Cholesterol is a waxy substance found in all animal tissue, including humans, and is found in all foods that come from animal sources. The highest sources of dietary cholesterol come from egg yolks and organ meats such as the liver or kidneys.
There are two primary forms of cholesterol; low-density lipoproteins (LDLs) and high-density lipoproteins (HDLs). LDL cholesterol is considered the bad cholesterol because its primary purpose is to provide cholesterol to the cells. It is transported through the blood stream and tends to drop off along the way, clogging arteries and blood vessels, and contributing to plaque formation. HDL cholesterol on the other hand removes LDL cholesterol from the circulatory system and returns it to the liver which removes it from the body.
For people who have high LDL cholesterol levels the first thing their doctor will recommend is a cholesterol lowering diet. This can include eating low cholesterol foods and cutting saturated fats from the diet. But there are also other ways to help lower LDL cholesterol levels and those include:
1. Exercise – In the sedentary lifestyle most people live today it only makes sense that our susceptibility to disease is much greater. Just 30 minutes of exercise 3 or 4 times a week can significantly lower the risk for many major life threatening disease. So why does exercise lower LDL cholesterol levels?
The energy the body needs to exercise comes from sugars, fats, and proteins. After the sugars and proteins are burned the body turns to its fat stores which must be converted to a usable form of energy. To do this the liver increases its output of HDL cholesterol which circulates through the blood stream picking up LDL cholesterol which is converted into energy for use during exercise. Just like that going for a walk decreases the amount of LDL cholesterol in the body.

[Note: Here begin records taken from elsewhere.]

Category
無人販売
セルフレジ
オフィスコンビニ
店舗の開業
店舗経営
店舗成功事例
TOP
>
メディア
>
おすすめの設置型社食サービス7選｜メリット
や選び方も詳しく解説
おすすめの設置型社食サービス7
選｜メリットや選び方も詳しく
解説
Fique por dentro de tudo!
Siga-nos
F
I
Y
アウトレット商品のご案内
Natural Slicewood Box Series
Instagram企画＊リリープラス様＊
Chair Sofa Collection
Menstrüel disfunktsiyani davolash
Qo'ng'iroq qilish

2. Eat a low fat diet – One of the interesting things about cholesterol is that eating foods high in cholesterol is not necessarily bad. While they should be eaten in moderation the big culprit in raising cholesterol is a diet high in saturated fat, from both animal and plant sources.
3. Eat more soluble fiber – Actually it is important to get plenty of both types of fiber, soluble and insoluble, but in the case of cholesterol fiber from fruits and vegetables is the most important. Soluble fiber removes cholesterol from the body by binding to it.

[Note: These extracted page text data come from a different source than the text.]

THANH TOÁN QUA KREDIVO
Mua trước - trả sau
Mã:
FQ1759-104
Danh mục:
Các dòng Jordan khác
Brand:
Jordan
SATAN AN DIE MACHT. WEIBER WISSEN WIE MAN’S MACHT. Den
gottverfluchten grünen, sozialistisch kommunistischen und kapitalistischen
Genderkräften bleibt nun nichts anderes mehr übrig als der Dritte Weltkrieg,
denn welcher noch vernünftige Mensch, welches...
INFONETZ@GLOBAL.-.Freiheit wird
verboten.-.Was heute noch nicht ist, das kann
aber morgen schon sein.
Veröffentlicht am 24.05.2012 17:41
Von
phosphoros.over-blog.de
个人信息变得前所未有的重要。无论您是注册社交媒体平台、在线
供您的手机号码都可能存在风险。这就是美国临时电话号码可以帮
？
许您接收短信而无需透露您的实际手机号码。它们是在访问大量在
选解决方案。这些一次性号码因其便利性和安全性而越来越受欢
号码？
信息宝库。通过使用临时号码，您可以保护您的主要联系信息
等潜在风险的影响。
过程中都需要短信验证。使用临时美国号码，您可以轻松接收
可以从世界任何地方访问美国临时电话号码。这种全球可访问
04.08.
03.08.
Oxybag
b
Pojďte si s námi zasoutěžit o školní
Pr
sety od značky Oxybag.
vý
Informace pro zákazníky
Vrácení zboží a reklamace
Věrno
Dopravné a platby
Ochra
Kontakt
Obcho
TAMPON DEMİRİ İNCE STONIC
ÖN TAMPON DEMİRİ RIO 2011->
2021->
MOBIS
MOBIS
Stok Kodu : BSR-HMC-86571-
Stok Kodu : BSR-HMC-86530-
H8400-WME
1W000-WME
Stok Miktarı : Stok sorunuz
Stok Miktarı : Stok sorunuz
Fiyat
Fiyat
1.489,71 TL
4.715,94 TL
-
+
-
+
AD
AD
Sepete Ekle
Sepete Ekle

4. Red yeast rice – Many of the Statin drugs made to control cholesterol are made from red yeast rice. It only makes sense that taking it in its natural state would work to help lower cholesterol levels by its ability to limit the production of cholesterol.
5. De-stress your life – Being chronically stressed affects the levels of cholesterol in the body. In fact people who eat a cholesterol lowering diet but have a high stress level may not see any significant reduction in their LDL levels.

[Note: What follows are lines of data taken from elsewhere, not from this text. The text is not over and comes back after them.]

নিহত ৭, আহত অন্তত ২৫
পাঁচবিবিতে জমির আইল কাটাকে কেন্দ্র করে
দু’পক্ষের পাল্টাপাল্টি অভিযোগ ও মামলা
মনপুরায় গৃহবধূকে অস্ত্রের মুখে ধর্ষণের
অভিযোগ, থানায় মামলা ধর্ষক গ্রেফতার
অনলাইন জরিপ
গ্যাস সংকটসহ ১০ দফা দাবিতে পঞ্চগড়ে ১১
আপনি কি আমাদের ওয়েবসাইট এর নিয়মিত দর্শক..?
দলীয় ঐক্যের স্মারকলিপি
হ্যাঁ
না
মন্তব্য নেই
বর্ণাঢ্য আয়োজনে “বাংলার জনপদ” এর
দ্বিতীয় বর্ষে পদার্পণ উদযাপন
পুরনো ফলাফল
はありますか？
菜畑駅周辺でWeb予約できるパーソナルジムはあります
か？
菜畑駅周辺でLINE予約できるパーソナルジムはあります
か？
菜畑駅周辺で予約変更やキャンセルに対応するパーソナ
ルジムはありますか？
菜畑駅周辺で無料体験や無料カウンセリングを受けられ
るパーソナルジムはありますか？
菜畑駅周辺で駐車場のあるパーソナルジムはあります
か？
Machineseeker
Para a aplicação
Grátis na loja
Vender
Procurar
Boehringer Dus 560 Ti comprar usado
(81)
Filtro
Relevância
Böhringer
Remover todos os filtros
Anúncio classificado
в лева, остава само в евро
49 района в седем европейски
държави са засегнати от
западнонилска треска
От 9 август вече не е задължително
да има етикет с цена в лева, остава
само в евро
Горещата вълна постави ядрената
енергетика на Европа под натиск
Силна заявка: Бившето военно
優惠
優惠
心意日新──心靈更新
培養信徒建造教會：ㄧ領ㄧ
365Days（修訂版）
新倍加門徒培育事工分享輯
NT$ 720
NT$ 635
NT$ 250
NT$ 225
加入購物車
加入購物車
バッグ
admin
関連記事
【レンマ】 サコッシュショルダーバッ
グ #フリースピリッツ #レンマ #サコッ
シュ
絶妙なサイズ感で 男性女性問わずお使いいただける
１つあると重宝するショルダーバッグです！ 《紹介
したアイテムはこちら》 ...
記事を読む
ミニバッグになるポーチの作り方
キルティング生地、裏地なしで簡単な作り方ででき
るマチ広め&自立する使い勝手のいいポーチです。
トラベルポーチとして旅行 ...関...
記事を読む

6. Smoking – If you smoke you better stop. Smoking increases the build up of plaque in the arteries, exacerbating the affects of high levels of LDL cholesterol.
Reducing high LDL cholesterol levels is vitally important in the prevention of coronary artery and heart disease. It is also important to work closely with your doctor to help insure that the steps you are taking to lower cholesterol are working.